I tapped the commlink. “Chatterbox, Green Giant—center room clear. All hostiles down. Repeat: All hostiles are—”
“Get out!”
It broke into the team channel. Top’s voice. Screaming.
“Hostile with a vest! Hostile with a vest! Out–out–out!”
A vest.
Jesus Christ.
We all knew about those vests. Anyone who had been in Iraq or Afghanistan knows about suicide bombers who follow the compulsion to strap on forty pounds of high explosives and turn the day into red nightmare.
Suddenly we were all yelling and running. I ran for the window and went out like I was Superman. Maybe a drop of fifteen feet to the street. There was a huge black noise behind me, and just as I cleared the window I felt myself lifted as if wishing I could fly was making it so.
As if.
The force of the blast threw me out over the street. I pinwheeled my arms, and my legs mimicked running as I flew. There were cherry trees along the curb. In one of the weird moments of clarity that happen in the middle of a crisis, I knew that the leaves and branches were going to break my fall, but I wasn’t going to like it one bit. Behind me the fireball burned the air and ignited the leaves and sucked all the air out of my lungs. Then the tree curled its branches into a fist and knocked me out of all sense and understanding.
I WOKE UP in an ambulance. Top and Khalid were with me, both of them covered with soot and bloodstained field dressings. Top told me the news.
One of the hostiles had come up out of the cellar wearing a vest packed with bars of Semtex. Everyone on Echo Team had taken cuts and burns except John Smith.
I started to say that we’d gotten off lucky, but something in Top’s face stopped me.
“What—?” I asked.
“Joey,” he said. “He pushed Khalid out the door, but he caught his foot on a throw rug and went down. He got up, but he was one step too late.”
Joey Goldschein had been the only one of my team left inside when everything went to hell. He was six months back from his second tour in Afghanistan. He deserved a longer life.
That was our first encounter with the Seven Kings.
AFTER THAT, DEEP Throat came to Church with dribs and drabs of intel. My part in the Seven Kings affair slowly evaporated as I became involved in several unrelated cases. Other DMS teams worked on it, and it’s both sad and frightening to say that there are always multiple threats chewing at the fabric of our society.

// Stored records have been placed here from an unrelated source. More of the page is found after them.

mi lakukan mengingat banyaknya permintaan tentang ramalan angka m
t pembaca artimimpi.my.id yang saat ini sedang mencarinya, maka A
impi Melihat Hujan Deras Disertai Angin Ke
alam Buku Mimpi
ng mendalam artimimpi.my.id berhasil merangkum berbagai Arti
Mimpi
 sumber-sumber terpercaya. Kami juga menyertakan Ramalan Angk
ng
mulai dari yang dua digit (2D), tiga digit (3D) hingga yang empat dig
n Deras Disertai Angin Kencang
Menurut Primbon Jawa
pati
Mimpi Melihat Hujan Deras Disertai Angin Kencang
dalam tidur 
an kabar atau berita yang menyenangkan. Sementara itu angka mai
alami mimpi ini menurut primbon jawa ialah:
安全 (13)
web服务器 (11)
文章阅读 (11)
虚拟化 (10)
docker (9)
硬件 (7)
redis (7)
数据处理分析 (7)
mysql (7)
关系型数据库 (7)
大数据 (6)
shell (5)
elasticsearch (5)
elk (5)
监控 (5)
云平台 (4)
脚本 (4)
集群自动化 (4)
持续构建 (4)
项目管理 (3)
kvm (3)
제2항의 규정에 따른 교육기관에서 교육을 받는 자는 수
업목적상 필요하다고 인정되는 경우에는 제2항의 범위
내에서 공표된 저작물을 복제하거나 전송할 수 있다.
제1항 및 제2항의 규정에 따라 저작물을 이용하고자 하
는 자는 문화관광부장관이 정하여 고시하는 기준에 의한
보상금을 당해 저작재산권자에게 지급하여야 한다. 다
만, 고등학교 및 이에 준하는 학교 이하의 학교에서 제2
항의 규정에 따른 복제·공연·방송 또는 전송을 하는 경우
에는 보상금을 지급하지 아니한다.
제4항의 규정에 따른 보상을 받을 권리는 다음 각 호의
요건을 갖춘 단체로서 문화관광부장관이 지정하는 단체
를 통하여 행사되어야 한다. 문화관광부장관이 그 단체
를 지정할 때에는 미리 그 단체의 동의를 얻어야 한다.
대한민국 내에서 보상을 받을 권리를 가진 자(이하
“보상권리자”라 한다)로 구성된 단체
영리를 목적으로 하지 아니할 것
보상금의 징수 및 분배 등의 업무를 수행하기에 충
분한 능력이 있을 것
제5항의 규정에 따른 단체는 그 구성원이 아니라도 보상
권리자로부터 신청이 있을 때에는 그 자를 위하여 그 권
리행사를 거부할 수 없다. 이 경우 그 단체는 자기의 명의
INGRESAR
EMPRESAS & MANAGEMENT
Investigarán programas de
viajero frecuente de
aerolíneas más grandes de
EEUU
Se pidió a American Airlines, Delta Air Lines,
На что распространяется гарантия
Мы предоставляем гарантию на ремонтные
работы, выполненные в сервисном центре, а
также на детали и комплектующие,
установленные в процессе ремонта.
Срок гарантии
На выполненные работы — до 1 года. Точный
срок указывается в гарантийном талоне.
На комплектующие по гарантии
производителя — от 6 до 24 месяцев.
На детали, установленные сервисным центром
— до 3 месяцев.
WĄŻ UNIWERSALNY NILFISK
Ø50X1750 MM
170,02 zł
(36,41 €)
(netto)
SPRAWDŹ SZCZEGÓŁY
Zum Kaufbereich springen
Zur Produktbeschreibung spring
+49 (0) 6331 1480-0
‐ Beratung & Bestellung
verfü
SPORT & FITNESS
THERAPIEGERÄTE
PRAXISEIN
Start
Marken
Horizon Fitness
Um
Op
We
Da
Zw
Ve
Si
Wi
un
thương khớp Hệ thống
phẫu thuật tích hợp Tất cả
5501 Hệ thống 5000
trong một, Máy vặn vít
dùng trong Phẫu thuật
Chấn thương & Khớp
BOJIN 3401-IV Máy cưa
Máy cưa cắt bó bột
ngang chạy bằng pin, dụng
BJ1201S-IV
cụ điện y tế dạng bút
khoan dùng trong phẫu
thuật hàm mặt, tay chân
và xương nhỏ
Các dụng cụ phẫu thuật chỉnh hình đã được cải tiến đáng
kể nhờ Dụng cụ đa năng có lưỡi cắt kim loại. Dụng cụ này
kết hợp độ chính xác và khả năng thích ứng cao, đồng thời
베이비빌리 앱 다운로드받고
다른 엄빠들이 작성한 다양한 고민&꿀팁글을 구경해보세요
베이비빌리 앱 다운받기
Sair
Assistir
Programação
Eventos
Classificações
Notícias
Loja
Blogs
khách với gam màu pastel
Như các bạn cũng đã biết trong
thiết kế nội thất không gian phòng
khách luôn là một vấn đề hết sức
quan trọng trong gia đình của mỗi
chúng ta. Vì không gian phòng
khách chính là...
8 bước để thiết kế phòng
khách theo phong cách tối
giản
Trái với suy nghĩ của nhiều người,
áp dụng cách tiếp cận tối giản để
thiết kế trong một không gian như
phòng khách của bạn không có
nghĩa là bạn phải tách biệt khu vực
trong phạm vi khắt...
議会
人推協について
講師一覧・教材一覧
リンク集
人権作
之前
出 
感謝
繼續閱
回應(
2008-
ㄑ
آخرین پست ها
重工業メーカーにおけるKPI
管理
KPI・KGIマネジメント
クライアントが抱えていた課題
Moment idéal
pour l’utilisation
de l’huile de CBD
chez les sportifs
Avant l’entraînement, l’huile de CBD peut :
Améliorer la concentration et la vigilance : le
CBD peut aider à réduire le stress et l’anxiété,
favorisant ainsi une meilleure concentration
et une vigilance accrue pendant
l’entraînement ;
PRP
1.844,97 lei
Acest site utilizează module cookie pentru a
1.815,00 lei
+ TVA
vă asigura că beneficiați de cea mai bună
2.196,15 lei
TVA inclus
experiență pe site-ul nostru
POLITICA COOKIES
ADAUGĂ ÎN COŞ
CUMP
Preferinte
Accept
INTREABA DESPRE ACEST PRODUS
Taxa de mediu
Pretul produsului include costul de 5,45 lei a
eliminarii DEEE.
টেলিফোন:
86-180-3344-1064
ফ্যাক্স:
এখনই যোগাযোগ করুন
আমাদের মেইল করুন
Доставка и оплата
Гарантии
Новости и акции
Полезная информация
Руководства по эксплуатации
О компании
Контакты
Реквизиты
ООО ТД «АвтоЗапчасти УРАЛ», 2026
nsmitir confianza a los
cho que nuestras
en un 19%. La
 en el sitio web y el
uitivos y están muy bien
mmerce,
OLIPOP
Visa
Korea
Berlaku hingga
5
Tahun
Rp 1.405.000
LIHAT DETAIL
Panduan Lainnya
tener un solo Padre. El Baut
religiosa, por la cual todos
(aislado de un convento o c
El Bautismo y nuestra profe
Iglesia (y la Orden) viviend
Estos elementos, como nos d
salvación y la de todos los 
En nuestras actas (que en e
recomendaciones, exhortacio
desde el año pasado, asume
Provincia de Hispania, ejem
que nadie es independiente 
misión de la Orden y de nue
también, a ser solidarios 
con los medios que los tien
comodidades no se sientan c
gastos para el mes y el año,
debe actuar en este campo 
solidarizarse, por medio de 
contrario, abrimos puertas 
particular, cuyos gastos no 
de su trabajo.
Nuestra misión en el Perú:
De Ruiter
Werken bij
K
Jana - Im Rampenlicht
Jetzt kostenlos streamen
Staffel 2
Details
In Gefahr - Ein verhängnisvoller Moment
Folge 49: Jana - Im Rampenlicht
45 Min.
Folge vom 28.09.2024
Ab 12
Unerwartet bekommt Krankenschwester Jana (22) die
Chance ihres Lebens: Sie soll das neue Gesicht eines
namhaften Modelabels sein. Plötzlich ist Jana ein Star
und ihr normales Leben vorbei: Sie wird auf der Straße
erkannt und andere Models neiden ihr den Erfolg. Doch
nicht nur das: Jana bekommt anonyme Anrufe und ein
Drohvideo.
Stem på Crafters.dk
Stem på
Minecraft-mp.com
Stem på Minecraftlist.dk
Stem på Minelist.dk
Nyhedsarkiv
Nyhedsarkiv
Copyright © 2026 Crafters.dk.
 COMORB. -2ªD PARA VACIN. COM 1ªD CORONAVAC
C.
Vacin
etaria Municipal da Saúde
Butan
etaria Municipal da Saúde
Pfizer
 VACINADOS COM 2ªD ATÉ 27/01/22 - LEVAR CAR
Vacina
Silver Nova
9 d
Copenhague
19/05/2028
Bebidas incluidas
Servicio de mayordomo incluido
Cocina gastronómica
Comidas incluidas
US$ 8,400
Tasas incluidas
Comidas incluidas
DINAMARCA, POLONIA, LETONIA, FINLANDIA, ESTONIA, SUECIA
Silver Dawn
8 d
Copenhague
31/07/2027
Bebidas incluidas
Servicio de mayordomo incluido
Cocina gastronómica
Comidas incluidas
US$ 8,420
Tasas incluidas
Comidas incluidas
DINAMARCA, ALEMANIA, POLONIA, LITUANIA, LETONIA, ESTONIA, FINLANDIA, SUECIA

Vultures and predators, sharks and parasites, bent on destroying us in order to satisfy their own political agendas. I don’t say that they do this to satisfy their religious agendas, because I’m either idealistic enough or cynical enough to believe that religion is deliberately misused as a label for greedy sons of bitches whose real objective is wealth and power. Sure, the freedom fighter in the trenches may think that God wants him to strap C4 to his chest and walk into a post office, but until the so-called religious leaders do that themselves I think it’s a scam. And they’re scamming their own loyal followers as much as they’re scamming the rest of the world. I think this was true during the Crusades and it’s true now in the Middle East. I seldom trust the guys at the top.